3. Section 312i Para. 1 Sentence 1 No. 1-3 and Sentence 2 of the German Civil Code (BGB) do not apply.
4. The version of the general terms and conditions in force at the time the contract was concluded always applies. We reserve the right to modify these general terms and conditions, if necessary.
2. Formation of the agreement
1. The offers are always subject to change and are non-binding unless we have explicitly referred to them in writing as binding. Orders, including those made online, are legally binding offers from the customer to buy that MSL can accept by sending the order confirmation or the ordered goods. The order confirmation is decisive in stipulating the scope of delivery. There is a right to correct errors in offers, order confirmations, and invoices.
2. Only the business management is permitted to make subsidiary agreements or assurances that go beyond the content of these general terms and conditions. The MSL sales employees are not permitted to do so.
3. Property rights
1. We retain our ownership, copyrights, and other property rights over all quotations, drafts, drawings, and other documents even if these documents were created using the customer's requirements. The customer may only pass these on to third parties with our written approval regardless of whether or not we have marked these as confidential. Drawings or other documents that are part of the quotations must be returned to us without delay at our request or if the order is not issued. Actions for the proper use of the acquired goods are excluded from these terms.
2. If the production of the goods according to the customer’s drawings, samples, or other requirements violates the property rights of third parties, the customer must indemnify us for all claims from third parties. We are not obliged to check the drawings, samples, or other information provided by the customer, including with regard to the property rights held by third parties.
4. Prices - dispatch costs
1. Our prices stated in the relevant valid price list arise from our quotation or order confirmation. In addition, even if not explicitly stated there, the statutory value added tax applicable on the date that the invoice is issued applies. For deliveries and services provided within the EU, the relevant German value added tax is calculated if the necessary information from the customer, such as the VAT no., is missing or incorrect.
2. The prices only apply to the ordered goods and/or services that are delivered or provided within 4 months of the contract being concluded. Numbers (3) to (4) apply with regard to increasing the price of goods and/or services that are delivered 4 months or more after the contract is concluded.
3. If, at the customer's request, goods are delivered or services provided more than 4 months after the contract is concluded and if after 4 months the salary and/or material costs, including the cost of any advance materials, have increased, MSL may raise the price in line with these cost increases up to the list prices valid on the date of delivery that already include this price increase. If in the case of later deliveries the costs stated hereinabove are lower than originally set, the costs for delivering the goods and/or services are reduced accordingly.

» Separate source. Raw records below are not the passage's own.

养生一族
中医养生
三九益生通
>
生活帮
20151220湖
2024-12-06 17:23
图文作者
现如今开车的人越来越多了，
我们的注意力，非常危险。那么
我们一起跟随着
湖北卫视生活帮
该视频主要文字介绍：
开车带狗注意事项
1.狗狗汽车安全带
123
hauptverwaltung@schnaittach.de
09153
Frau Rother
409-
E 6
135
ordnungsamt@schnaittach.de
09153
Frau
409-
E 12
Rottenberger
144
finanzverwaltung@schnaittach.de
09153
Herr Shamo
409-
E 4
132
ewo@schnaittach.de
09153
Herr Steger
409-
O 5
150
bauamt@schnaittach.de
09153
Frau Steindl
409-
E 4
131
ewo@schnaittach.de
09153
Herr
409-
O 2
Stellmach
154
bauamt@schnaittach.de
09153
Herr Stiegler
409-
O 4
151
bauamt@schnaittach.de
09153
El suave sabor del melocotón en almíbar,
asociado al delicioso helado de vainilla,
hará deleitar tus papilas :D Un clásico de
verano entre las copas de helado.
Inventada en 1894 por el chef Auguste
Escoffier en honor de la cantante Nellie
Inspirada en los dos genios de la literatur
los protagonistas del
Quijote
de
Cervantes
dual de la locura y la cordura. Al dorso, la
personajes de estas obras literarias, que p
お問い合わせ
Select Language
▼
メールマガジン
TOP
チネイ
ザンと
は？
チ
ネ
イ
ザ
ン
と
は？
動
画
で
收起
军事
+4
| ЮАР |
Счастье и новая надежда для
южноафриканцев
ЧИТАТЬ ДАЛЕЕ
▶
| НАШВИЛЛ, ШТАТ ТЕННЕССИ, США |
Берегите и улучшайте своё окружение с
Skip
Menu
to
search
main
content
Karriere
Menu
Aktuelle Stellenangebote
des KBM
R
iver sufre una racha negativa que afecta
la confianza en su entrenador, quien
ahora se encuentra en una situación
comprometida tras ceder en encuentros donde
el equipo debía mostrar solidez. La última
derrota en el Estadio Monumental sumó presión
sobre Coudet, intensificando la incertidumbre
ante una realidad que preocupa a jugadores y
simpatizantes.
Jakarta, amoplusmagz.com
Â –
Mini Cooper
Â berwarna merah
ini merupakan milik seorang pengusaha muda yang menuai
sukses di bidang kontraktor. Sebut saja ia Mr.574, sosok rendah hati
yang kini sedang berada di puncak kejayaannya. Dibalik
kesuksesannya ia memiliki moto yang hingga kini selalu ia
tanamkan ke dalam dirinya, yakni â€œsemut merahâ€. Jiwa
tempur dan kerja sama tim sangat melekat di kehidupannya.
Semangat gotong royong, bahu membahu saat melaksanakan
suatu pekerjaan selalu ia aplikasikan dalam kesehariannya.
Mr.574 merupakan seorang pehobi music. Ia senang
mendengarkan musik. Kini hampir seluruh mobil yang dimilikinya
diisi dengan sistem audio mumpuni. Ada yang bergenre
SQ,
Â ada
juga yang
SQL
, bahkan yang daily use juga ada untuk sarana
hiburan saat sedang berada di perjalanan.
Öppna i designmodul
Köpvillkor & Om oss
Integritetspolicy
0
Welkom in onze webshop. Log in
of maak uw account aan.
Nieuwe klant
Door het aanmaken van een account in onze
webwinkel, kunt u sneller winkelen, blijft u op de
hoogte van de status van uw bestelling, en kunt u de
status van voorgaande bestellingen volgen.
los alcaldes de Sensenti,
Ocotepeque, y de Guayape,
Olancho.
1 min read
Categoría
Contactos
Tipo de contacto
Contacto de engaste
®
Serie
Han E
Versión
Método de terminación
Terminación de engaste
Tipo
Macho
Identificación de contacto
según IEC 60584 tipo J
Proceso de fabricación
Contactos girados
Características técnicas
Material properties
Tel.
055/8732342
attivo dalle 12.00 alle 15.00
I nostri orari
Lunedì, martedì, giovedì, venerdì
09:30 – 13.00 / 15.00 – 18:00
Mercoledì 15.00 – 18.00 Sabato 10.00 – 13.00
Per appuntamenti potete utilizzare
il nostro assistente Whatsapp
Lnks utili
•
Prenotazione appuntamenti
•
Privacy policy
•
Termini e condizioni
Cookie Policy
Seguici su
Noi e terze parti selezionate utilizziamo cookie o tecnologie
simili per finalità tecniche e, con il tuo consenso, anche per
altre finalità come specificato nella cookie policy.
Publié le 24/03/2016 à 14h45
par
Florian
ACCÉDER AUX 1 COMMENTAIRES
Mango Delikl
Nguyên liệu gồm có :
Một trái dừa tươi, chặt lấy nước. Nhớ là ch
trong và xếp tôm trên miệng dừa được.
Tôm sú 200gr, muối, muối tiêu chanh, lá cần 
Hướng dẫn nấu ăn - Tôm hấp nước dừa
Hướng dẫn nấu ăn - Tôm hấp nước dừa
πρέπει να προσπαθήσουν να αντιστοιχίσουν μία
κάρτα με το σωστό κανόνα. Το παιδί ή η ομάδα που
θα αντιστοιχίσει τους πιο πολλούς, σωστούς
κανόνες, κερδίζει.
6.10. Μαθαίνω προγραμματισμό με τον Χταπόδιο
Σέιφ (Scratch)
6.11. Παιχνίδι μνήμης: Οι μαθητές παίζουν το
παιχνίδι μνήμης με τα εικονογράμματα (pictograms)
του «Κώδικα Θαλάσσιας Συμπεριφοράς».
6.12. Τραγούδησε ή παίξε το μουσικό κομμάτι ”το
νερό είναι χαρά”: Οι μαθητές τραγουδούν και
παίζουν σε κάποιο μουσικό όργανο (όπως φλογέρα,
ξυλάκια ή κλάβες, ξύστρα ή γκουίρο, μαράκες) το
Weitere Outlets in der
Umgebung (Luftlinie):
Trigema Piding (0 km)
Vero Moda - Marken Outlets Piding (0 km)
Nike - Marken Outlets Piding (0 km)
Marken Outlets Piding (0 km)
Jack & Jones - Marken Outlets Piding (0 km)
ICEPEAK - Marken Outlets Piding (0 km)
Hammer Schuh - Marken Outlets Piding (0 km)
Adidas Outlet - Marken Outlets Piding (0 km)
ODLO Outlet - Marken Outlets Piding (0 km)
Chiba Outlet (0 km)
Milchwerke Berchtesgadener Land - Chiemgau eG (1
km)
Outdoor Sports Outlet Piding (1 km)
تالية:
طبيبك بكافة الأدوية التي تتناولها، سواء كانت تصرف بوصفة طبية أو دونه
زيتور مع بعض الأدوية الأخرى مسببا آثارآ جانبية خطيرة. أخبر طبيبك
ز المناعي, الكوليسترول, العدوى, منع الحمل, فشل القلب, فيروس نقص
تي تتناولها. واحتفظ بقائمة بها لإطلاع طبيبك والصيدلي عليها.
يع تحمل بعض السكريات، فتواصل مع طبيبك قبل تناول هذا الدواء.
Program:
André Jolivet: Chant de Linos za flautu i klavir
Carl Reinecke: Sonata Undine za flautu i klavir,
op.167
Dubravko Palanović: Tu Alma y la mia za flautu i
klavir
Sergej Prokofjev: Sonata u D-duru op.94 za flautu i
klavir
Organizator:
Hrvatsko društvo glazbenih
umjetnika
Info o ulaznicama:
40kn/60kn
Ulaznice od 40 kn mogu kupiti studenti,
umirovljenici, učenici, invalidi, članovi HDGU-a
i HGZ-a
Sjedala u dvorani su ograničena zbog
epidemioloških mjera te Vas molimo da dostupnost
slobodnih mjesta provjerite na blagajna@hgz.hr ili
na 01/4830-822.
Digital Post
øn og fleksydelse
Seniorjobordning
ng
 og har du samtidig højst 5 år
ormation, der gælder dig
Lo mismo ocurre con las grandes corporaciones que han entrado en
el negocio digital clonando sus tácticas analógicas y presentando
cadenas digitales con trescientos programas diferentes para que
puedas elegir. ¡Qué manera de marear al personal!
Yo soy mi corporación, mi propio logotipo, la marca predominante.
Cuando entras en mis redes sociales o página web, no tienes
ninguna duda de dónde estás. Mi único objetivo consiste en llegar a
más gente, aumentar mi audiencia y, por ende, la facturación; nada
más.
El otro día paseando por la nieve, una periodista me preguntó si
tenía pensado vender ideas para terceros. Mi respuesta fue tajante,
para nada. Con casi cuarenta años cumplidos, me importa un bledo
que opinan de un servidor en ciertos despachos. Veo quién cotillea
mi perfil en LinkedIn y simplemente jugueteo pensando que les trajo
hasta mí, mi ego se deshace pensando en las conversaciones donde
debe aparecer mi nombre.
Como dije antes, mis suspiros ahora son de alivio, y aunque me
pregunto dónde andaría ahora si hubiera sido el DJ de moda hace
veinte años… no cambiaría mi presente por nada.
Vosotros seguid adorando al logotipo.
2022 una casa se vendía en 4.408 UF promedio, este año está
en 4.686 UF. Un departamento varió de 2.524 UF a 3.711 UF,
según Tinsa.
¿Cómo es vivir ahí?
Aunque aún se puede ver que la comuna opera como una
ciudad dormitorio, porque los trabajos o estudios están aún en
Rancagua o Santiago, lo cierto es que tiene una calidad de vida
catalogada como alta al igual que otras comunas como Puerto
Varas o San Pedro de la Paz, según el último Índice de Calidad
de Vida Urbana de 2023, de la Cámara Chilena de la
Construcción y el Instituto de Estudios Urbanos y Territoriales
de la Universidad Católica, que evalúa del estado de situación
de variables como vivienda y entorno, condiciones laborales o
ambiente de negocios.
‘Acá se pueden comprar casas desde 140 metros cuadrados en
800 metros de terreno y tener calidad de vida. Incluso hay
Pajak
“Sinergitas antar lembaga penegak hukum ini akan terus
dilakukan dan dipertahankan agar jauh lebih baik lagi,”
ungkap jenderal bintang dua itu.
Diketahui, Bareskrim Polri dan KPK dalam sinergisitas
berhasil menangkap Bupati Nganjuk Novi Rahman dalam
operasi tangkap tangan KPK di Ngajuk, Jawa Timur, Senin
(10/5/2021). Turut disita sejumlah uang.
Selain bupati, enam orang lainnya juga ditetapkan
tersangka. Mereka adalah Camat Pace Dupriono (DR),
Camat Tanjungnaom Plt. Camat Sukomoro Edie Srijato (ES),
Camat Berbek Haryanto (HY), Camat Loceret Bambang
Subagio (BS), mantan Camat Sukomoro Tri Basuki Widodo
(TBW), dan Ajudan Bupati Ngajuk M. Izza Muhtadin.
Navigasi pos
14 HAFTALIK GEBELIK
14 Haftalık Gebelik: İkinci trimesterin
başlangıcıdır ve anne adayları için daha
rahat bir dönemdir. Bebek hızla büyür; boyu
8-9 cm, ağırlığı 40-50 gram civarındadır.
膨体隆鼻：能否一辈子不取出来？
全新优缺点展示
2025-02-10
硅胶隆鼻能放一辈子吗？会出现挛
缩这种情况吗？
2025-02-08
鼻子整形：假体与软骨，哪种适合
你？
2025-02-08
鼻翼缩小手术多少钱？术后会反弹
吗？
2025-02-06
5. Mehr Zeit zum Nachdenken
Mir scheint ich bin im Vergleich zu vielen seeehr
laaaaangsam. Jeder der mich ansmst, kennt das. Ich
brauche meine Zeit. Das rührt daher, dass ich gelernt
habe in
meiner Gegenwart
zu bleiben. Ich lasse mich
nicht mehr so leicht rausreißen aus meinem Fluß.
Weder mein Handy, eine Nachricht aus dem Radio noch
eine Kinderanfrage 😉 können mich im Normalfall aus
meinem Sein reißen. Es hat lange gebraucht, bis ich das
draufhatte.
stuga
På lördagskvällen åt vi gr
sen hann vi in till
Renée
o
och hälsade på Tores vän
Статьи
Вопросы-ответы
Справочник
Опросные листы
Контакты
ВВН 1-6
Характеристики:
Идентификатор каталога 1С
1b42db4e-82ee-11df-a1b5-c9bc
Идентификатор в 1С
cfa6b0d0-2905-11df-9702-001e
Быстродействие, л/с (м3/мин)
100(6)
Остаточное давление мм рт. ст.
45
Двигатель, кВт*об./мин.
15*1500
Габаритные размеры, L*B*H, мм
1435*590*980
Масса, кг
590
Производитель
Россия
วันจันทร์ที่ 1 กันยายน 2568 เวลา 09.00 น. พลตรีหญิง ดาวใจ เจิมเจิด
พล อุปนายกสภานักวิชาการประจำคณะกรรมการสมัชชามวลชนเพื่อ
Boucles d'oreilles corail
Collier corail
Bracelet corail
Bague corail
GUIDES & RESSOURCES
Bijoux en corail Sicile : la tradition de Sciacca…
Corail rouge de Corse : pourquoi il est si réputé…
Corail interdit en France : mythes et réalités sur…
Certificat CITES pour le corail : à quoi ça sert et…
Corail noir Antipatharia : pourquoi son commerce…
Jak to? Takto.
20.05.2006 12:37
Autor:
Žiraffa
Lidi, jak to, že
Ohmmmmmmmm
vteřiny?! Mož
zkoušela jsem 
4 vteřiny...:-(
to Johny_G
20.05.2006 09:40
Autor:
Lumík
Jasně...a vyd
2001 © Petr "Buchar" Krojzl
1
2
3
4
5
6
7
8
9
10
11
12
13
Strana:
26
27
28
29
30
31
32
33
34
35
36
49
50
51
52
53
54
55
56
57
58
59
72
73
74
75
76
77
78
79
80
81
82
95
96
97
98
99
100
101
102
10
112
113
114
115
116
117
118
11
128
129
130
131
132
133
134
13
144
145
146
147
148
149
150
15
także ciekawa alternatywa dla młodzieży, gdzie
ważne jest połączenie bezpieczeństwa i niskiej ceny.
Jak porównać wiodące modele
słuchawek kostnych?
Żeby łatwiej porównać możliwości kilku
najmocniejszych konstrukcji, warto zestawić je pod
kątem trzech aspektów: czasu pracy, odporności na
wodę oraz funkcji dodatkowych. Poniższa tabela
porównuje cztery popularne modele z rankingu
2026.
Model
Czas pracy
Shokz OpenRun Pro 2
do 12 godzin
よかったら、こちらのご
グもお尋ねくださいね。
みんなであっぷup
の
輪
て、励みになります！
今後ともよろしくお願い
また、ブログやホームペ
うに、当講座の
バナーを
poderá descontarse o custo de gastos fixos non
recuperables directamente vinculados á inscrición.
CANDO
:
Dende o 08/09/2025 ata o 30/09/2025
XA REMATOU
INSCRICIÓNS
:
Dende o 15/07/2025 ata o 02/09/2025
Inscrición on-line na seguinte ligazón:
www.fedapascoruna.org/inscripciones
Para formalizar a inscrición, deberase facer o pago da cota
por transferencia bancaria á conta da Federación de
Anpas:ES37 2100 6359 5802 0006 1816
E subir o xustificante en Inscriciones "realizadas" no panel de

4. If the price increase is significantly higher than the increase in living costs the customer is permitted to withdraw from the contract.
5. Numbers (2) to (4) do not apply if the contract relates to custom-made products. If after the conclusion of a contract for custom-made products the salary and/or material costs, including the costs of any advance materials, increase, MSL is permitted to raise the price in line with these salary and/or material cost rises.
6. If MSL receives customer change requests after concluding the contract and these are taken into account, the price of the goods and/or service is modified to match the change requests. Numbers (2) to (4) do not apply.
7. Additional goods and services independent of the item covered by the contract are charged separately by MSL.
5. Delivery/transfer of risk
1. Delivery is ex works.
2. The type of delivery is agreed individually.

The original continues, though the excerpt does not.